Julho, 2023 - Edição 293
Gabriel Chalita toma posse no Pen Clube do Brasil
Gabriel Chalita, da Academia Paulista de Letras, foi empossado como
membro efetivo do Pen Clube Do Brasil. Na cerimônia de posse, Chalita foi
recepcionado pela escritora e historiadora Mary Del Priore, também membro
da instituição.
Entre os presentes no evento, o presidente do Pen Clube Brasil, Ricardo
Cravo Albin, o acadêmico Arnaldo Niskier e a esposa, Ruth, e o secretário municipal de cultura do Rio, o ex-ministro Marcelo Calero.
Em seu apreciado discurso, Chalita expressou sua gratidão e o valor
das palavras: “Agradeço aos membros do PEN clube do Brasil pela acolhida. É
honroso fazer parte de um grupo que cultiva as pausas e o que vem depois dela.
Somos também sol. Antes do que escrevemos, só há a possibilidade. Rasgamos
o desconhecido e apresentamos o novo, no professar de crenças que não ditas
ficariam adormecidas dentro de nós. Imaginem o sol que não vem?! Imaginem
os dias sem os escritores...
Antes da procissão de palavras, há o nada. Então, elas vão saindo, uma a
uma, ganhando as ruas dos passantes, parando os agitos para celebrar as atenções.
Pasmem! Vivemos tempos desatentos. Os humanos, os que manejam a
palavra, têm se perdido em intermináveis barulhos que bagunçam o pensar. Sem
o pensar, a palavra dita não é palavra. É dizer sem dizer. É som sem os afinos. É
certo que desafinamos. É certo que, se nos ouvirmos, perceberemos. Mas como
nos ouvirmos no meio do barulhar de tantas vozes sem voz? Não. Não podemos
entregar o leme quando vemos os desgovernos. Somos escritores. Escrevemos
como necessidade. Escrevemos como cultores dos melhores sentimentos para os
melhores movimentos dos mares e dos povos de todo o mundo.
Escrevemos para despertar os sonhos ou para apresentar o sonho aos
sonhadores. Bernard Shaw, que foi membro do PEN clube, inspirou, com seu
Pigmaleão, a obra My Fair Lady que, no cinema, teve Audrey Hepburn no papel
de Eliza Doolittle, uma mulher que vendia flores nas ruas escuras de Londres e
que sonhava ter uma iluminada floricultura. No Brasil, a primeira montagem
desse musical teve Bibi Ferreira fazendo Eliza, contracenando com Paulo Autran
e com uma atriz muito jovem chamada Marília Pêra.

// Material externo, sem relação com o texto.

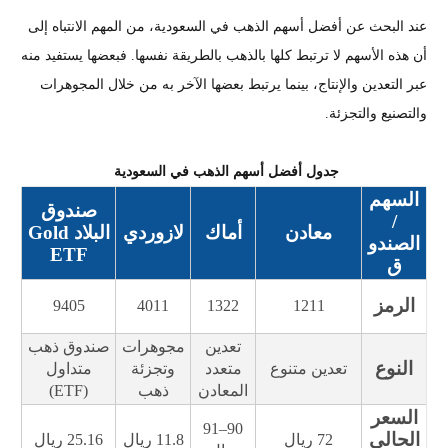
عند البحث عن أفضل أسهم الذهب في السعودية، من المهم الانتباه إلى
أن هذه الأسهم لا ترتبط كلها بالذهب بالطريقة نفسها. فبعضها يستفيد منه
عبر التعدين والإنتاج، بينما يرتبط بعضها الآخر به من خلال المجوهرات
والتصنيع والتجزئة.
جدول أفضل أسهم الذهب في السعودية
السهم
صندوق
/
معادن
أماك
لازوردي
البلاد Gold
الصندو
ETF
ق
الرمز
9405
4011
1322
1211
تعدين
مجوهرات
صندوق ذهب
النوع
تعدين متنوع
متعدد
وتجزئة
متداول
المعادن
ذهب
(ETF)
السعر
90–91
الحالي
72 ريال
11.8 ريال
25.16 ريال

A palavra é a linha condutora de My Fair Lady. Como ensinar a essa jovem
os sons, as pronúncias corretas, o dizer nascido de uma intenção? O professor
foi percebendo que não bastava a técnica para forçar a tão desassistida jovem a
dizer o que sentia. Era preciso mais. E o amor vai explicando a vida que se explica
com a palavra.
A palavra, sua excelência, a palavra.
A palavra é também silêncio. A palavra é a solidão preparadora do que virá depois. É como a pausa entre as notas musicais para que a linguagem de Deus se faça música. Que palavras acompanharam Mozart ao compor A Flauta Mágica ou Beethoven, a Nona Sinfonia ou Villa Lobos, O Trenzinho do Caipira? (...) Mais um dia se despede. A luminosidade da natureza já adormeceu. Mas vai amanhecer. Um livro é um dia amanhecendo. Nas suas primeiras páginas, o abrir das janelas. A luz tímida. Nas páginas que vão se sucedendo, o dia vai entrando com suas imprevisibilidades na vida do leitor. Espaços são apresentados nos tempos do ler. E o ler vai trazendo imagens que acumulam conceitos e que decidem vidas depois.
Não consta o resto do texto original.